The solid lines show the training loss, and the dashed lines show the validation loss (remember: a lower validation loss indicates a better model).

While building a larger model gives it more power, if this power is not constrained somehow it can easily overfit to the training set.

In this example, typically, only the `"Tiny"` model manages to avoid overfitting altogether, and each of the larger models overfit the data more quickly.
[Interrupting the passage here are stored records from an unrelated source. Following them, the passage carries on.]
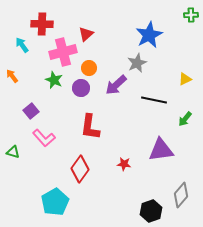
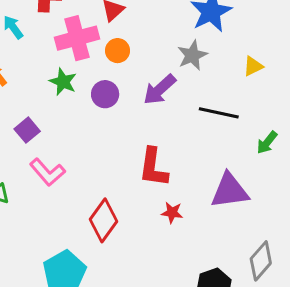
orange circle: (89, 68) -> (118, 51), moved
yellow triangle: (185, 79) -> (253, 66), moved
red L-shape: (90, 127) -> (153, 167), moved

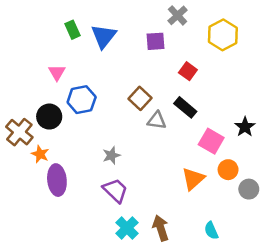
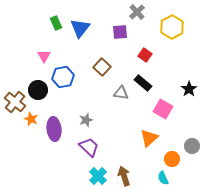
brown square: (140, 98) -> (102, 67), moved
black star: (245, 127) -> (189, 89), moved
orange circle: (228, 170) -> (172, 159), moved
purple ellipse: (57, 180) -> (54, 129), moved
This becomes so severe for the `"large"` model that you need to switch the plot to a log-scale to really see what's happening.

This is apparent if you plot and compare the validation metrics to the training metrics.
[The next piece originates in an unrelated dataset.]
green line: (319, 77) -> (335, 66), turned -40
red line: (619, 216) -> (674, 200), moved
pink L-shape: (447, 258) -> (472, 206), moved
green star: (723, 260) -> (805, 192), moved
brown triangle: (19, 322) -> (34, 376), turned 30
* It's normal for there to be a small difference.
* If both metrics are moving in the same direction, everything is fine.
* If the validation metric begins to stagnate while the training metric continues to improve, you are probably close to overfitting.
* If the validation metric is going in the wrong direction, the model is clearly overfitting.

In [None]:
plotter.plot(size_histories)
a = plt.xscale('log')
plt.xlim([5, max(plt.xlim())])
plt.ylim([0.5, 0.7])
plt.xlabel("Epochs [Log Scale]")

Note: All the above training runs used the `callbacks.EarlyStopping` to end the training once it was clear the model was not making progress.

### View in TensorBoard

These models all wrote TensorBoard logs during training.

To open an embedded  TensorBoard viewer inside a notebook, copy the following into a code-cell:

```
%tensorboard --logdir {logdir}/sizes
```

You can view the [results of a previous run](https://tensorboard.dev/experiment/vW7jmmF9TmKmy3rbheMQpw/#scalars&_smoothingWeight=0.97) of this notebook on [TensorBoard.dev](https://tensorboard.dev/).

TensorBoard.dev is a managed experience for hosting, tracking, and sharing ML experiments with everyone.

It's also included in an `<iframe>` for convenience:

In [None]:
display.IFrame(
    src="https://tensorboard.dev/experiment/vW7jmmF9TmKmy3rbheMQpw/#scalars&_smoothingWeight=0.97",
    width="100%", height="800px")

If you want to share TensorBoard results you can upload the logs to [TensorBoard.dev](https://tensorboard.dev/) by copying the following into a code-cell.

Note: This step requires a Google account.

```
!tensorboard dev upload --logdir  {logdir}/sizes
```

Caution: This command does not terminate. It's designed to continuously upload the results of long-running experiments. Once your data is uploaded you need to stop it using the "interrupt execution" option in your notebook tool.